DIRECTIONS: Begin the reply with the line containing "Terms & conditions" and end it with the final line of the listing, reproducing every line between exactly and adding nothing.

DATA SUPPLIED:
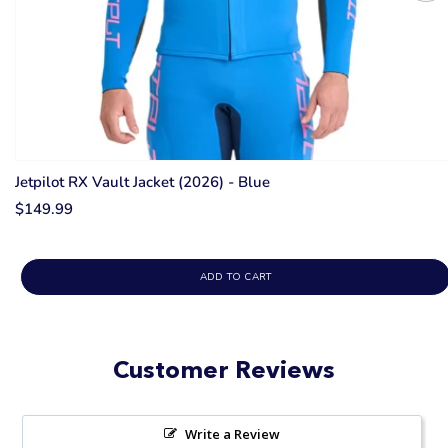
Jetpilot RX Vault Jacket (2026) - Blue
$149.99
ADD TO CART
Customer Reviews
Write a Review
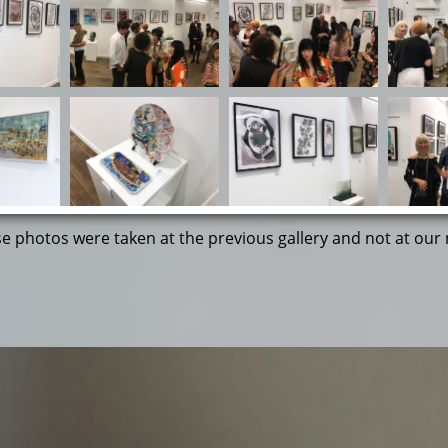
 photos were taken at the previous gallery and not at our 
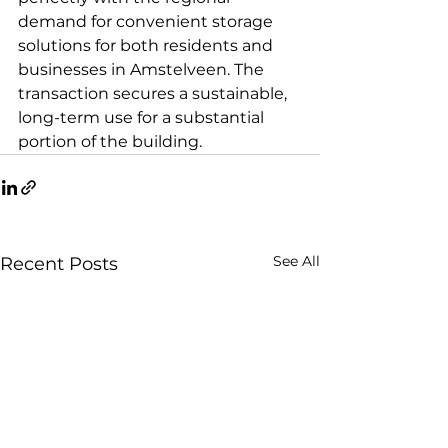
demand for convenient storage 
solutions for both residents and 
businesses in Amstelveen. The 
transaction secures a sustainable, 
long-term use for a substantial 
portion of the building.
See All
Recent Posts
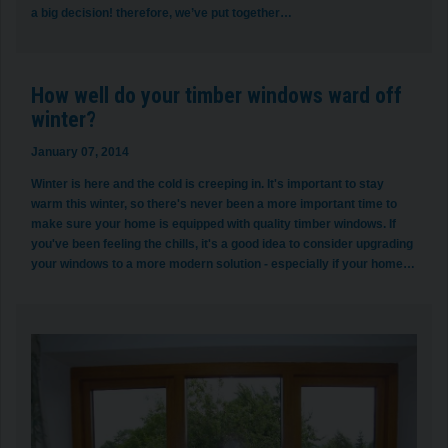
a big decision! therefore, we’ve put together…
How well do your timber windows ward off
winter?
January 07, 2014
Winter is here and the cold is creeping in. It's important to stay
warm this winter, so there's never been a more important time to
make sure your home is equipped with quality timber windows. If
you've been feeling the chills, it's a good idea to consider upgrading
your windows to a more modern solution - especially if your home…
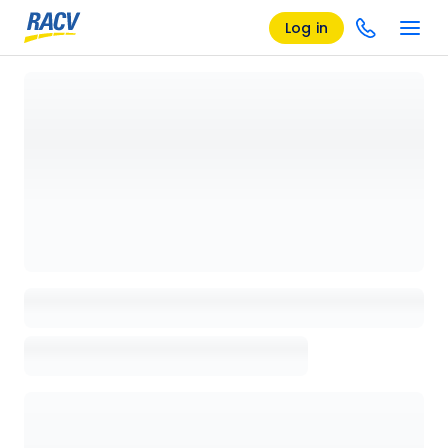
Log in
Loading details page, please wait...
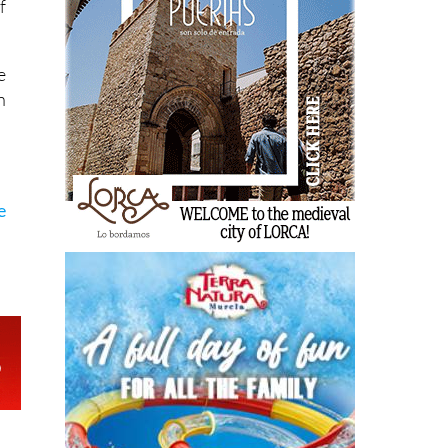
f
e
n
e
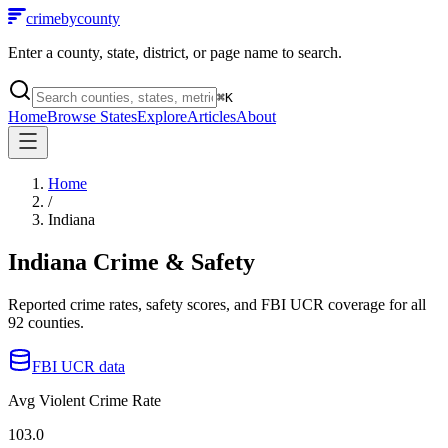
crimebycounty
Enter a county, state, district, or page name to search.
⌘
K
Home
Browse States
Explore
Articles
About
Home
/
Indiana
Indiana
Crime & Safety
Reported crime rates, safety scores, and FBI UCR coverage for all
92
counties.
FBI UCR data
Avg Violent Crime Rate
103.0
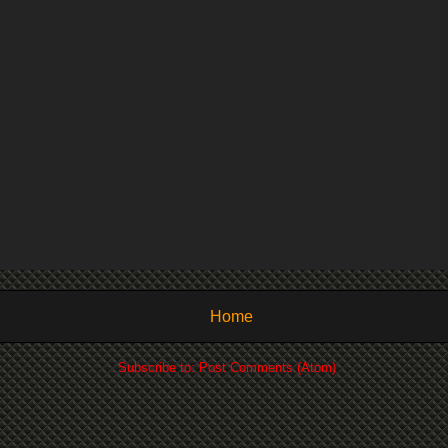
Home
Subscribe to:
Post Comments (Atom)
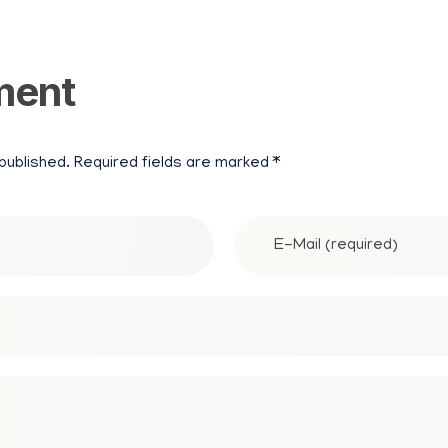
N
ment
P
A
 published. Required fields are marked *
P
E
R
M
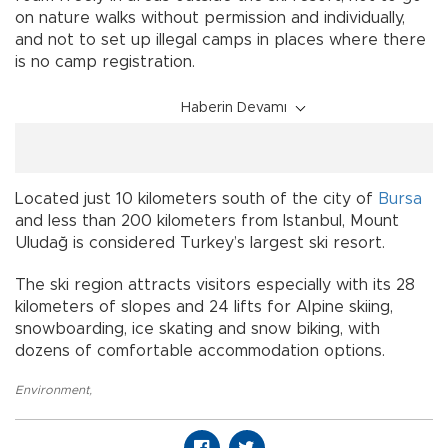
on nature walks without permission and individually,
and not to set up illegal camps in places where there
is no camp registration.
Haberin Devamı
Located just 10 kilometers south of the city of
Bursa
and less than 200 kilometers from Istanbul, Mount
Uludağ is considered Turkey’s largest ski resort.
The ski region attracts visitors especially with its 28
kilometers of slopes and 24 lifts for Alpine skiing,
snowboarding, ice skating and snow biking, with
dozens of comfortable accommodation options.
Environment
,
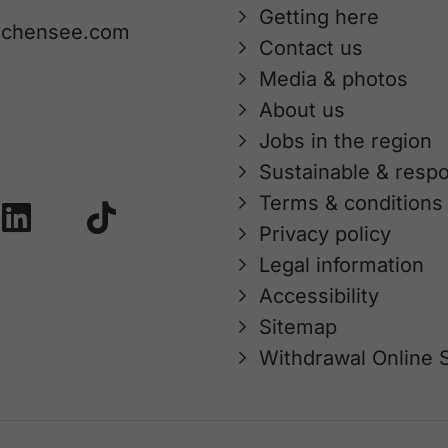
Getting here
achensee.com
Contact us
Media & photos
About us
Jobs in the region
Sustainable & respo
Terms & conditions
Privacy policy
Legal information
Accessibility
Sitemap
Withdrawal Online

TASK SOLUTION:
Terms & conditions
Privacy policy
Legal information
Accessibility
Sitemap
Withdrawal Online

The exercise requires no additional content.